[Dataset entries]
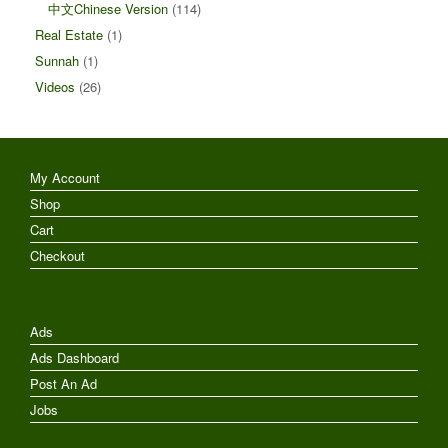
中文Chinese Version
(114)
Real Estate
(1)
Sunnah
(1)
Videos
(26)
My Account
Shop
Cart
Checkout
Ads
Ads Dashboard
Post An Ad
Jobs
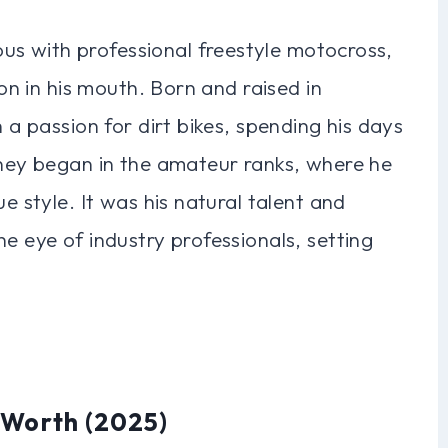
s with professional freestyle motocross,
oon in his mouth. Born and raised in
h a passion for dirt bikes, spending his days
rney began in the amateur ranks, where he
e style. It was his natural talent and
e eye of industry professionals, setting
 Worth (2025)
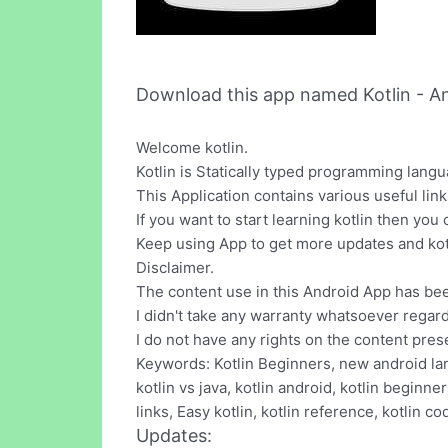
Download this app named Kotlin - An
Welcome kotlin.
Kotlin is Statically typed programming lang
This Application contains various useful links
If you want to start learning kotlin then you
Keep using App to get more updates and kot
Disclaimer.
The content use in this Android App has bee
I didn't take any warranty whatsoever regar
I do not have any rights on the content pres
Keywords: Kotlin Beginners, new android lan
kotlin vs java, kotlin android, kotlin beginners
links, Easy kotlin, kotlin reference, kotlin co
Updates:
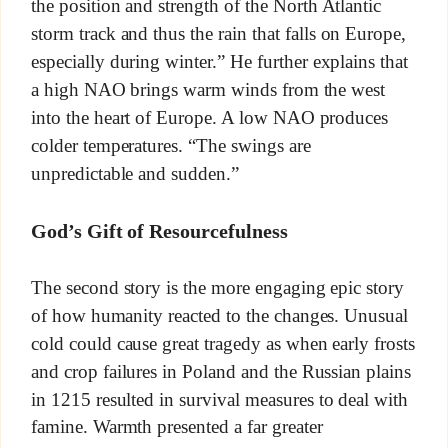
the position and strength of the North Atlantic
storm track and thus the rain that falls on Europe,
especially during winter.” He further explains that
a high NAO brings warm winds from the west
into the heart of Europe. A low NAO produces
colder temperatures. “The swings are
unpredictable and sudden.”
God’s Gift of Resourcefulness
The second story is the more engaging epic story
of how humanity reacted to the changes. Unusual
cold could cause great tragedy as when early frosts
and crop failures in Poland and the Russian plains
in 1215 resulted in survival measures to deal with
famine. Warmth presented a far greater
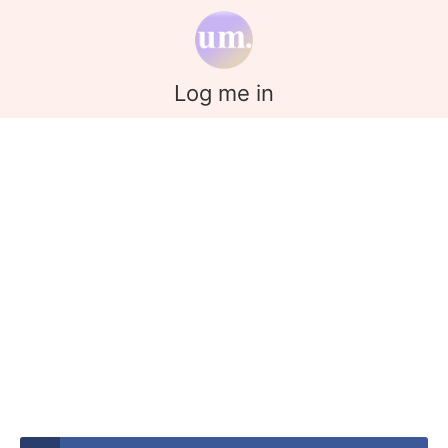
Log me in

# To do
Scan the records above and show every line in which the word "with" occurs.

# Solved problem
s with professional freestyle motocross,
in 1215 resulted in survival measures to deal with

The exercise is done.